Treasury yields pulled back suggesting markets are tempering the growing concerns about the possibility of higher for longer interest rates following recent economic data highlighting sticky inflation, ahead of the Fed's expectations.

While earnings thus far have been encouraging, most companies have yet to report. Microsoft (NASDAQ:MSFT), Alphabet (NASDAQ:GOOGL) and Meta (NASDAQ:META) will report this week, and many other bellwethers will announce their results in the coming weeks.
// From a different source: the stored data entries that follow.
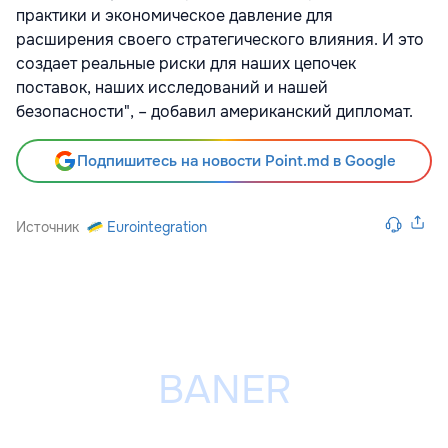
практики и экономическое давление для
расширения своего стратегического влияния. И это
создает реальные риски для наших цепочек
поставок, наших исследований и нашей
безопасности", – добавил американский дипломат.
Подпишитесь на новости Point.md в Google
Источник
Eurointegration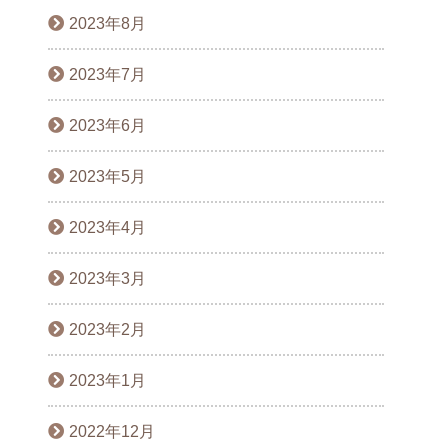
2023年8月
2023年7月
2023年6月
2023年5月
2023年4月
2023年3月
2023年2月
2023年1月
2022年12月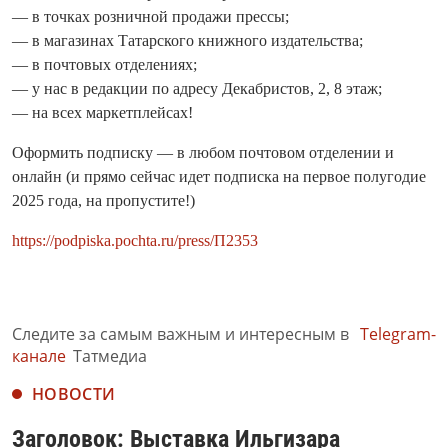
— в точках розничной продажи прессы;
— в магазинах Татарского книжного издательства;
— в почтовых отделениях;
— у нас в редакции по адресу Декабристов, 2, 8 этаж;
— на всех маркетплейсах!
Оформить подписку — в любом почтовом отделении и
онлайн (и прямо сейчас идет подписка на первое полугодие
2025 года, на пропустите!)
https://podpiska.pochta.ru/press/П2353
Следите за самым важным и интересным в
Telegram-
канале
Татмедиа
НОВОСТИ
Заголовок: Выставка Ильгизара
As a reminder, the driver of a stock's value is the sum of its future cash flows discounted back to today. With lower interest rates, investors can apply higher valuations to their stocks. No wonder so many in the investment community are optimistic about 2024. We at StockStory remain cautious, as following the crowd can lead to adverse outcomes. During times like this, it's best to own high-quality, cash-flowing companies that can weather the ups and downs of the market. After the initial pop the shares cooled down to $61.23, up 4.5% from previous close.

Is now the time to buy Roku? Find out by reading the original article on StockStory, it's free.
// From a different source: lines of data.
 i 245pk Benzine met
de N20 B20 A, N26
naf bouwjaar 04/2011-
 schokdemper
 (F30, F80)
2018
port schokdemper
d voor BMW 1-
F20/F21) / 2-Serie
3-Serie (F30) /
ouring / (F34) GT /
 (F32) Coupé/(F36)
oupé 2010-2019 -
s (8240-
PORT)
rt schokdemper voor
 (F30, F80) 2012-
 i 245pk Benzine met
What is the market telling us: Roku's shares are very volatile and over the last year have had 26 moves greater than 5%. In context of that, today's move is indicating the market considers this news meaningful but not something that would fundamentally change its perception of the business.
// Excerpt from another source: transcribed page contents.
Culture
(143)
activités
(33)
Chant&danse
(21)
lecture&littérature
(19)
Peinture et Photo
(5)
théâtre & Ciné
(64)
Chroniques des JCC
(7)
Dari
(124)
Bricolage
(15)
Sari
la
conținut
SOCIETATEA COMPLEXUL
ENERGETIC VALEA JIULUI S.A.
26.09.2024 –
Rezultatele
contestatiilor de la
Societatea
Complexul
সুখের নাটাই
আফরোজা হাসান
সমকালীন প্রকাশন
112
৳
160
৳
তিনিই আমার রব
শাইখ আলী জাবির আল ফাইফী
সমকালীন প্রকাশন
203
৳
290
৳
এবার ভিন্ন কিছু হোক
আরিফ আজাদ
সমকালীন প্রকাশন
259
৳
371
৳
The biggest move we wrote about over the last year was 2 months ago, when the stock dropped 22.3% on the news that the company reported fourth-quarter results and provided slightly underwhelming outlook for the coming quarters. The company lacked specificity that the market craves when discussing its full-year 2024 EBITDA forecast (it stated that EBITDA would be "positive" rather than sharing a number - Wall Street was expecting $100 million of EBITDA for 2024). Management cited challenging macroeconomic conditions and an uneven ad market recovery, and they anticipate seasonal revenue declines in line with Q1 2023, alongside tough year-over-year growth rate comparisons in streaming services distribution and a challenging media and entertainment landscape.

Additionally, the company has averaged 8% upside to Wall Street's revenue estimates since Q3 2022, so Roku's more modest beat this quarter may be causing investors to level set with regards to expectations. On a more positive note, Roku beat analysts' revenue expectations as it grew its user base and outperformed in its Platform and Devices segments. Its revenue guidance for next quarter also topped analysts' expectations. Overall, this quarter's results seemed mixed, but the market was likely expecting more.

Roku is down 31.2% since the beginning of the year, and at $61.23 per share it is trading 42.7% below its 52-week high of $106.87 from November 2023. Investors who bought $1,000 worth of Roku's shares 5 years ago would now be looking at an investment worth $994.96.